Almost. “If that’s Jack’s mother, then who are you?” Lily asked. “His sister?”
The blonde gave what might be called a tinkling laugh by writers more twee and fanciful than Lily, and Lily disliked her immediately. “Don’t be ridiculous. I’m Nadine, his fiancée.”
Lily’s dislike for the blonde turned to hate. And Jack the Count wasn’t far behind.
“WAIT!” JACK BELLOWED, seeing Lily sprint up the hill toward the guesthouse. His mother deftly blocked him as if she were some kind of American football linesman and he had to stutter-step past her. “Maman, please get out of my way.”
“Jacques, we just got here. Nadine found your photo online on Fashionista Magazine and we recognized the birthmark on the back of your neck right away. Whoever that girl is who is calling you Pierre in her blog, she certainly is temperamental. Standing here shouting at you and then running away. Not very dignified, if I may say so.”
“Forget about dignified, Maman. What are you doing here? What is Nadine doing here?”
“Making sure you’re all right.” She lowered her voice. “Nadine says the dysentery can affect your brain.” The last word came out in a horrified whisper.
Damn Nadine for scaring his mother. “Dysentery affects your guts, not your brain, and besides, where did Nadine go to medical school anyway?”
“You know I’m concerned about you, Jacques.” She made as if to embrace him but realized he had dead plant matter all over his sticky skin. Lily would have hugged him anyway if she’d thought he had a brain disease. Nadine would probably welcome a bit of brain damage in him, preferably in his frontal lobe to destroy his long-term memory of all the crappy things she’d done to him.

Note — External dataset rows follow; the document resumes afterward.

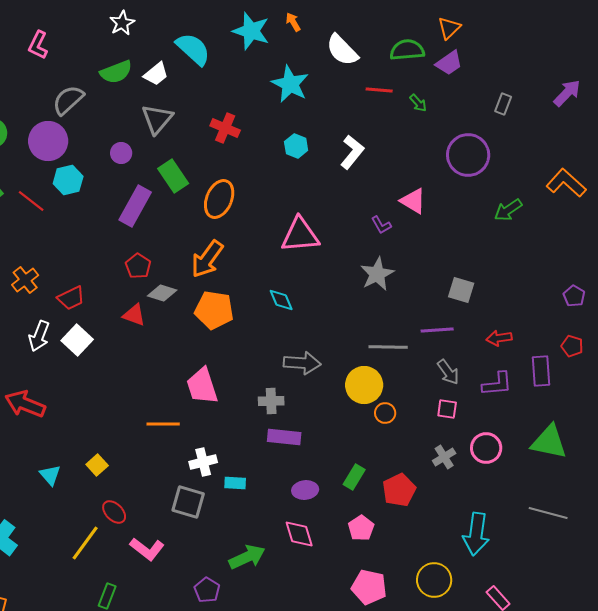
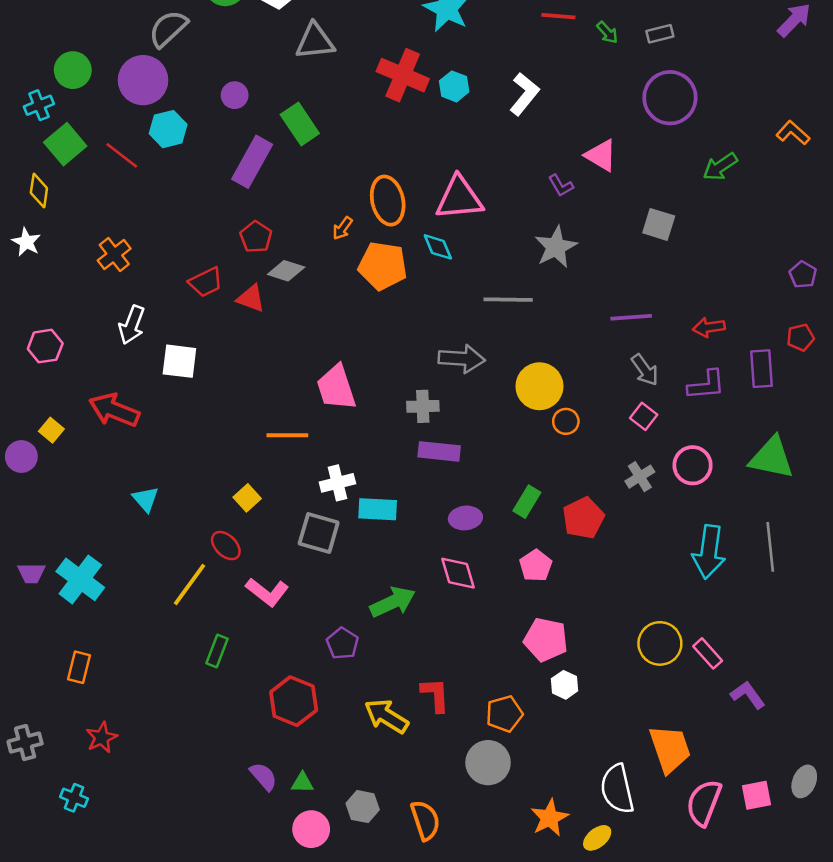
gray rectangle: (503, 104) -> (660, 34), moved, turned 55
gray triangle: (157, 119) -> (315, 41), moved, turned 44
red cross: (225, 128) -> (403, 75), moved, size x1.4
orange L-shape: (566, 183) -> (793, 133), size x0.7
orange ellipse: (219, 199) -> (388, 201), moved, turned -36
orange arrow: (207, 259) -> (343, 228), size x0.5
gray square: (461, 290) -> (659, 224), moved
red trapezoid: (71, 298) -> (206, 282), moved
cyan diamond: (281, 300) -> (438, 247), moved
orange pentagon: (214, 310) -> (383, 266), moved
white square: (77, 340) -> (179, 361), moved, turned -36
red pentagon: (572, 346) -> (800, 337), turned -30
gray line: (388, 347) -> (508, 300), moved
pink square: (447, 409) -> (644, 416), turned 30
yellow square: (97, 465) -> (247, 498), moved
cyan rectangle: (235, 483) -> (378, 509), size x1.4
gray line: (548, 513) -> (770, 547), turned 69
cyan arrow: (476, 534) -> (709, 552), moved
yellow circle: (434, 580) -> (660, 643), moved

He gave her a hard look and ran after Lily. She was moving at a good clip, but he caught up to her when she slowed for a corner. “Lily, wait!”
She spun to face him. “Another woman, and you didn’t think to mention this, either.” She gave him a disappointed stare. “What did I do to you to deserve this?” She gestured at the house. “Not trusting me to tell me who you actually are. And after I was so careful to keep you anonymous in my blog. Apparently I could have made much more money by revealing your true identity to one of the tabloids and giving them all the inside gossip.”